Richard Robbins and Amy Flowers

Last week’s Team Leadership Academy in Toronto, hosted by the acclaimed Richard Robbins International (RRI), drew the who’s who of real estate team leaders in Canada and the United States.

Robbins—author of Deliver the Unexpected: And 6 Other New Truths for Business Success, as well as a business mentor and international speaker for over two decades—noted that real estate teams are evolving into de facto brokerages and imparted to 100 high-producing attendees the finer points of what that entails.

“Teams are growing into brokerages, and sales people are sales people, but they haven’t developed the leadership skills necessary to start running a team, and what we’re doing here is creating the systems and processes so that team leaders know how to manage a team, distribute leads, teach team members how to do listing presentations, and how to effectively work with buyers,” Robbins told REP.

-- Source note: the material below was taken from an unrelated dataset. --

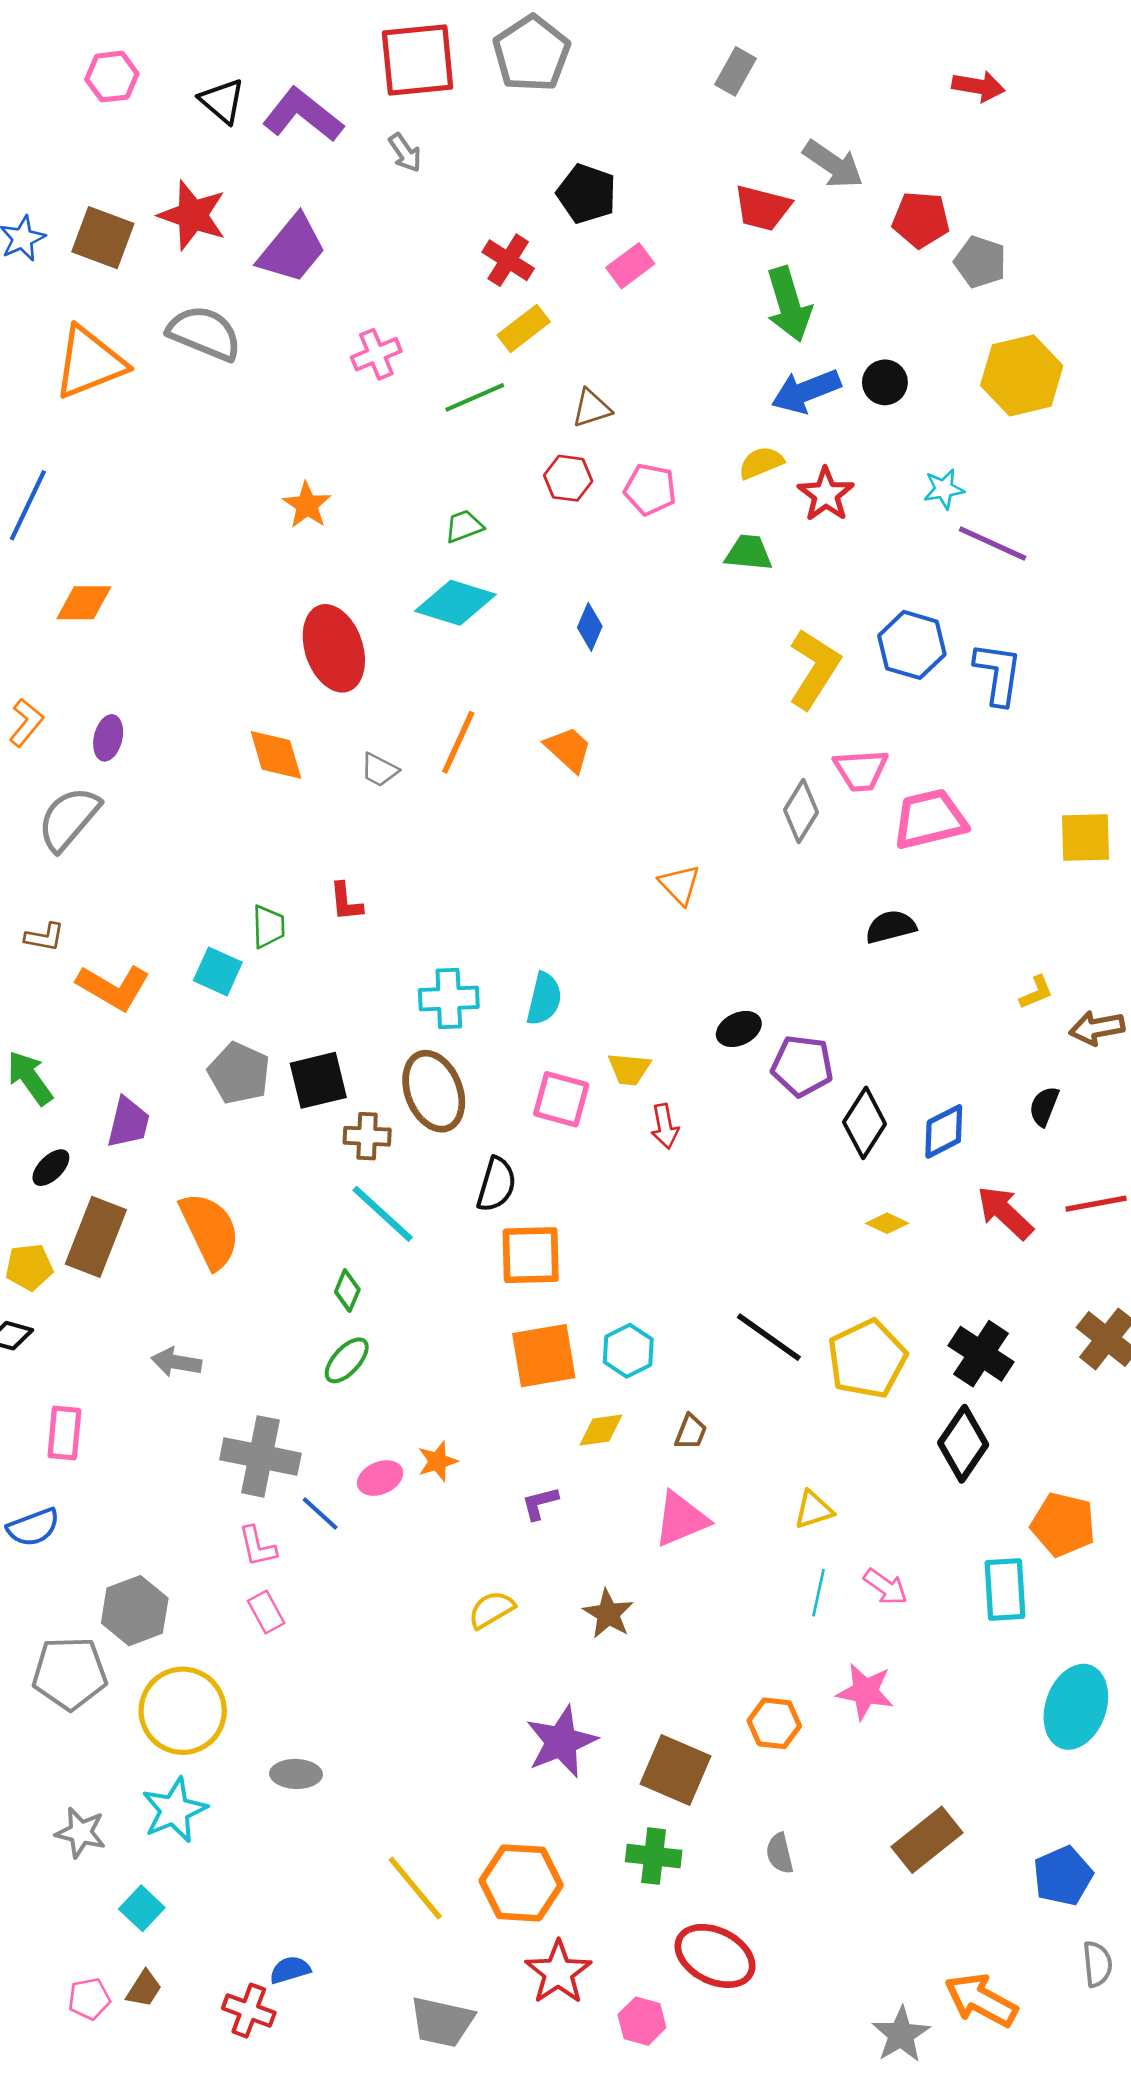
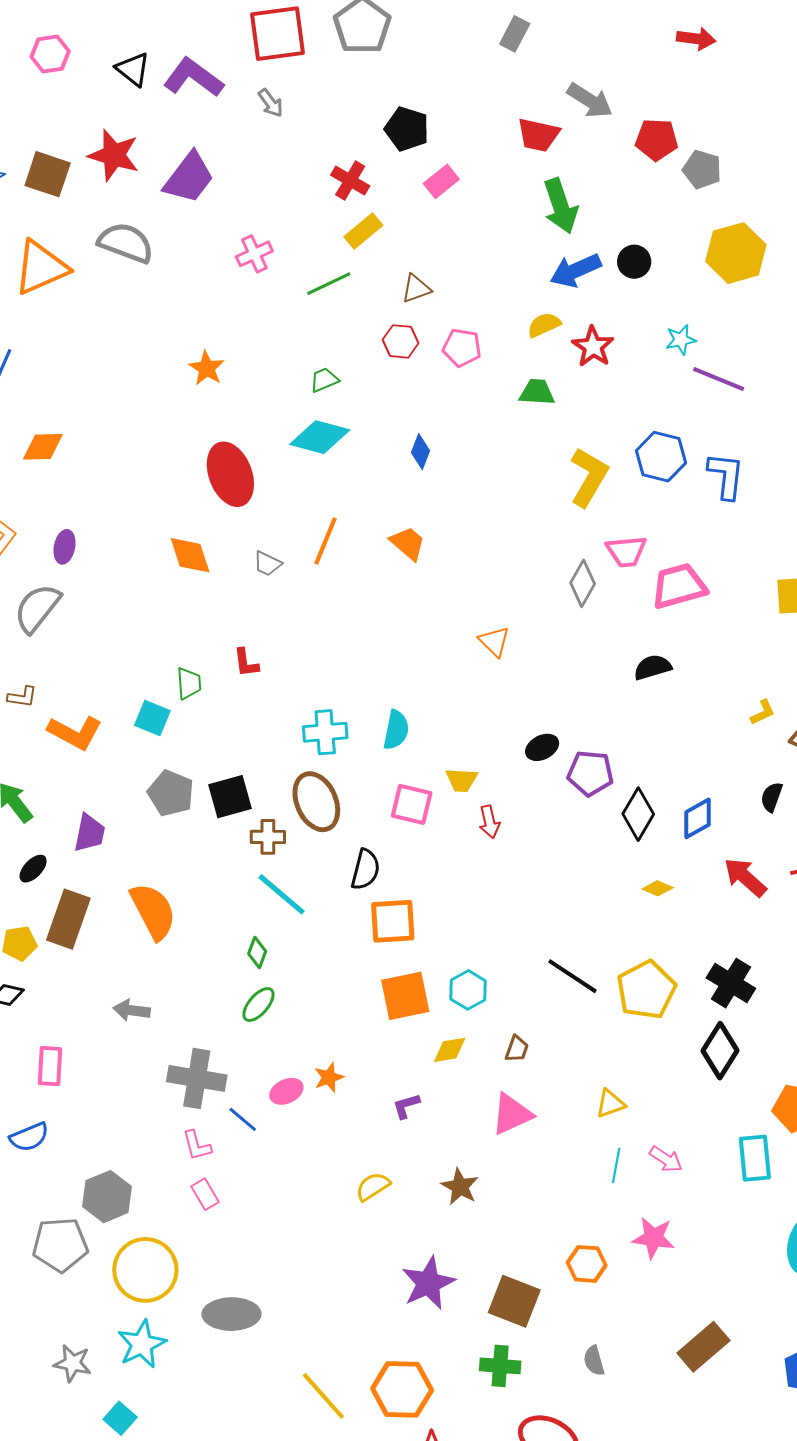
gray ellipse: (296, 1774) -> (231, 1314), size x1.5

“Becoming a leader who effectively trains their team to do a better job, at the end of the day, provides a higher level of customer service and more business for you.”

Before training can even commence, team leaders have to hire the right candidates, however, a rampant pitfall in the industry is that they don’t—a misstep that results in lost time and money. To elucidate his point, Robbins points to Cirque du Soleil, an organization that consistently hires the best acrobats in the world.

“Hire really slowly,” advised Robbins. “A lot of team leaders hire too quickly and, quite often, get the wrong person. You have to do personality profiling and have multiple interviews. We’ve developed a system around where to advertise, where to find people, how to do the telephone and in-person interviews—and the same goes for how your team is expected to conduct those duties. You can’t build an A team with B players.”

Part of establishing a team of exceptional agents is ascertaining their motivations and providing the foundation upon which to execute as a cohesive unit. However, without bedrock a foundation is unsustainable.
“You have to determine everyone’s goals in the sales organization. If one agent wants to do 10 deals, I want to do 15, and another wants to do 20, we have to roll that up all into a single team goal and then move towards the same thing,” said Robbins. “Now that we’ve set our goals, we need to determine our daily schedule: How much time should we spend on prospecting, doing lead follow ups, training, and studying the market.”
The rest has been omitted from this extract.